Foreign Office Minister Douglas Alexander, interviewed by the British Broadcasting Corp., condemned the release of the latest video of the hostages.
"We are concerned about the welfare of the hostages and we deplore the release of these videos, not least because of the great distress to the family of Mr. Kember and the other families involved, but our policy on this is well established," he said. "We condemn all kidnappings and we hold the hostage takers responsible for their safety."
The roadside bomb in Fallujah, the former insurgent headquarters west of the capital, was fashioned from several large artillery shells, the military said.
Senator John Warner, chairman of the Senate Armed Services Committee, called the ambush a "very serious attack," saying "it appears that this group of Marines had collected, which is always a dangerous thing, in sort of one location."
The U.S. command did not release many details of the attack, but a witness said it occurred at a mill Amiriyat al Fallujah, just outside the city.
"More than 20 troops entered there and a huge explosion happened," said Mohsen Mohammed. "Afterward, the helicopters and tanks arrived in the area."
The military statement said seven of the wounded later returned to duty and that the rest of the team was conducting "counterinsurgency operations throughout Fallujah and the surrounding area" to improve security for the Dec. 15 elections.
Names of the victims were not released pending notification of their families.

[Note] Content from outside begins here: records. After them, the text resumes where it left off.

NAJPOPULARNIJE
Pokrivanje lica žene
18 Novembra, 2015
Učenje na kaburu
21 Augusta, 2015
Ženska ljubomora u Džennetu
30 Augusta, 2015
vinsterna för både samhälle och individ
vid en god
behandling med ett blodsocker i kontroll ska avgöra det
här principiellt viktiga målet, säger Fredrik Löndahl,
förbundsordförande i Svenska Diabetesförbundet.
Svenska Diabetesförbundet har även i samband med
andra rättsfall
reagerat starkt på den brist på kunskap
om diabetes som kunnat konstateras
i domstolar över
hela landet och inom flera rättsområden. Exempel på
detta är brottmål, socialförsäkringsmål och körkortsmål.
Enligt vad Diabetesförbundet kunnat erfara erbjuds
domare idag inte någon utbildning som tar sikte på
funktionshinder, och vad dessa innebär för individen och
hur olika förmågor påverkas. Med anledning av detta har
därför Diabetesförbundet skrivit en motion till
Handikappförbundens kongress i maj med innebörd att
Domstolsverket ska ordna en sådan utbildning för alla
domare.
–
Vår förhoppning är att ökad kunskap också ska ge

The statement also did not give the precise location of the attack, the single deadliest against U.S. troops in Iraq since 14 Marines were killed Aug. 3 when a bomb destroyed their vehicle near Haditha, 140 miles (225 kilometers) northwest of Baghdad.

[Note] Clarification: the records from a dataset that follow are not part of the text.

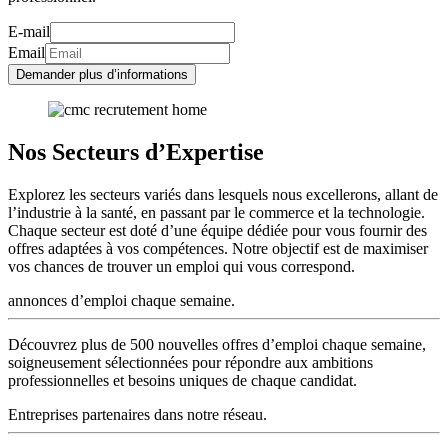
E-mail
Email
Demander plus d’informations
Nos Secteurs d’Expertise
Explorez les secteurs variés dans lesquels nous excellerons, allant de
l’industrie à la santé, en passant par le commerce et la technologie.
Chaque secteur est doté d’une équipe dédiée pour vous fournir des
offres adaptées à vos compétences. Notre objectif est de maximiser
vos chances de trouver un emploi qui vous correspond.
annonces d’emploi chaque semaine.
Découvrez plus de 500 nouvelles offres d’emploi chaque semaine,
soigneusement sélectionnées pour répondre aux ambitions
professionnelles et besoins uniques de chaque candidat.
Entreprises partenaires dans notre réseau.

Also Friday, three U.S. soldiers from the 48th Brigade Combat Team were killed in a traffic accident south of Baghdad, and the military said an Army soldier assigned to the 2nd Marine Division died of wounds suffered the previous day when his vehicle was struck by a rocket in Ramadi, 70 miles (113 kilometers) west of the capital.
U.S. forces have stepped up military operations throughout the Sunni Arab regions west of Baghdad to cut off the flow of weapons, ammunition and foreign fighters entering the country from Syria and to reduce insurgent activity.
As part of that campaign, the U.S. military on Friday launched a new offensive, Operation Shank, in Ramadi, capital of the insurgent-ridden Anbar province. About 200 Iraqi army soldiers and 300 U.S. Marines were taking part in the offensive, the fifth in Ramadi since Nov. 16. U.S. officials hope the operations will enable Sunni Arabs to vote in the parliamentary elections without fear of insurgent reprisals, which the Americans blame in large part for the Sunni boycott of the January balloting.
Washington hopes a big Sunni turnout will produce a government that can win the trust of the Sunnis, the backbone of the insurgency, and convince more of them to lay down their arms. That would hasten the day U.S. troops could go home.
However, many Sunni politicians fear that military operations so close to the election will have a negative impact by frightening voters away from the polls and deepening hostility to the Americans and their Iraqi partners.
A major Sunni clerical group, the Association of Muslim Scholars, appealed to the Arab League and human rights organizations to intervene with the Americans to stop "the massacres in Anbar." The Association is believed to have ties to some Sunni insurgent groups and is an outspoken critic of the American role in Iraq.
U.S. casualties have been increasing in recent weeks at a time of growing discontent within the United States over the Iraq conflict.